PARIS (AFP) – Children stricken at some point in their lives with the same cancer as their parents are also likely to share a similar rate of survival, according to a study released Friday.

The study, based on a database including three million families and a million cancer patients in Sweden, found an increased risk of an early death in second-generation patients with breast, lung, prostate and colon cancer.

The same may hold for other cancers as well, the researchers said, but only these four were present in sufficient numbers to be statistically significant.
 

 

It has long been known that family history is a risk factor for many forms of cancer, but this is the first evidence extending that filial bond to the child’s chances of living with or overcoming the disease.

While environmental factors could not be ruled out entirely, the findings strongly suggest that genetic factors are at work.

Among the offspring of people who had died within 10 years of being diagnosed, the increased risk compared to cohorts whose parents has survived longer was 75 percent for breast cancer, 107 percent for prostate cancer, 44 percent for colorectal cancer, and 39 percent for lung cancer.

The findings, published in the British journal The Lancet, suggest that “cancer specific-survival of a patient can be predicted from previous parental survival from cancer at the same site,” the authors conclude.

The team of researchers, led by Linda Lindstrom of the Karolinksa Institute in Stockholm, also say that the parent-child link could be a useful guide for treatment as well.

“Information on poor survival in a family might be vital in accurately predicting tumour progression in the newly diagnosed individual,” they write.

In a comment, also published in The Lancet, Ora Paltiel of the Hadassah-Hebrew University Medical Centre in Jerusalem said the findings could inform life-and-death decisions, such as whether to opt for active treatment or observation in a new diagnosis of prostate cancer.

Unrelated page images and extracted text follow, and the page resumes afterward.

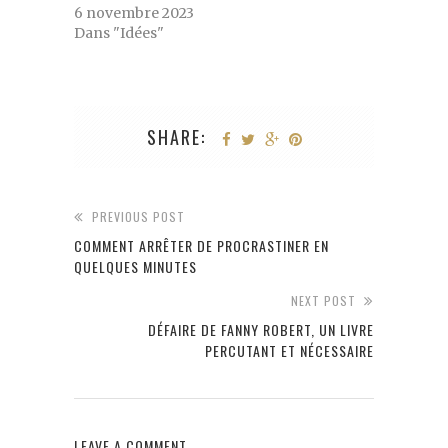
6 novembre 2023
Dans "Idées"
SHARE:
PREVIOUS POST
COMMENT ARRÊTER DE PROCRASTINER EN
QUELQUES MINUTES
NEXT POST
DÉFAIRE DE FANNY ROBERT, UN LIVRE
PERCUTANT ET NÉCESSAIRE
LEAVE A COMMENT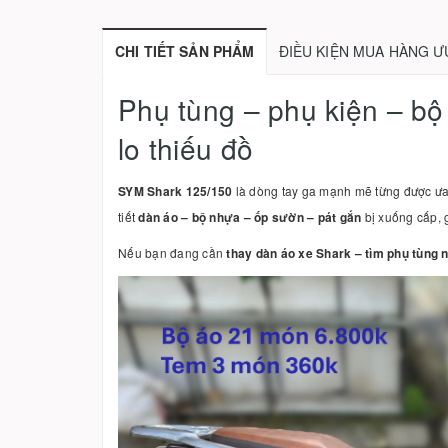
CHI TIẾT SẢN PHẨM
ĐIỀU KIỆN MUA HÀNG Ư
Phụ tùng – phụ kiện – bộ
lo thiếu đồ
SYM Shark 125/150
là dòng tay ga mạnh mẽ từng được ưa c
tiết
dàn áo – bộ nhựa – ốp sườn – pát gắn
bị xuống cấp, 
Nếu bạn đang cần
thay dàn áo xe Shark – tìm phụ tùng 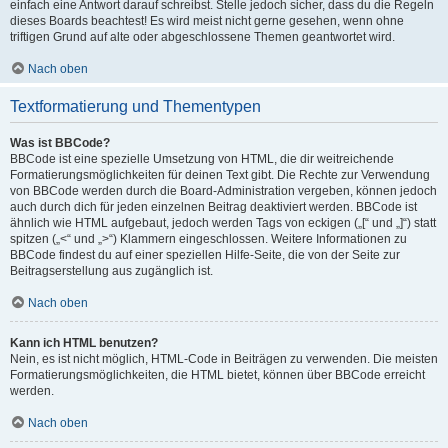
einfach eine Antwort darauf schreibst. Stelle jedoch sicher, dass du die Regeln
dieses Boards beachtest! Es wird meist nicht gerne gesehen, wenn ohne
triftigen Grund auf alte oder abgeschlossene Themen geantwortet wird.
Nach oben
Textformatierung und Thementypen
Was ist BBCode?
BBCode ist eine spezielle Umsetzung von HTML, die dir weitreichende
Formatierungsmöglichkeiten für deinen Text gibt. Die Rechte zur Verwendung
von BBCode werden durch die Board-Administration vergeben, können jedoch
auch durch dich für jeden einzelnen Beitrag deaktiviert werden. BBCode ist
ähnlich wie HTML aufgebaut, jedoch werden Tags von eckigen („[“ und „]“) statt
spitzen („<“ und „>“) Klammern eingeschlossen. Weitere Informationen zu
BBCode findest du auf einer speziellen Hilfe-Seite, die von der Seite zur
Beitragserstellung aus zugänglich ist.
Nach oben
Kann ich HTML benutzen?
Nein, es ist nicht möglich, HTML-Code in Beiträgen zu verwenden. Die meisten
Formatierungsmöglichkeiten, die HTML bietet, können über BBCode erreicht
werden.
Nach oben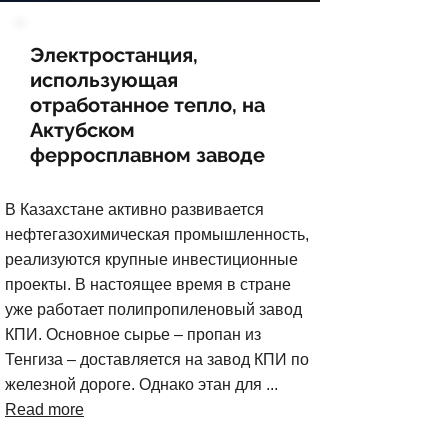
Электростанция,
использующая
отработанное тепло, на
Актубском
ферросплавном заводе
В Казахстане активно развивается
нефтегазохимическая промышленность,
реализуются крупные инвестиционные
проекты. В настоящее время в стране
уже работает полипропиленовый завод
КПИ. Основное сырье – пропан из
Тенгиза – доставляется на завод КПИ по
железной дороге. Однако этан для ...
Read more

The study concluded that parent-child link in cancer survival rates held independently from income level, time of year, or geographic location.

Discrepancies in treatment were also unlikely to have been a factor because all people in Sweden have access to free or low case health care of comparable quality.

More studies will be needed, however, to determine the precise nature of the genetic factors resulting in the transmission of susceptibility to cancer from one generation to the next, the researchers said.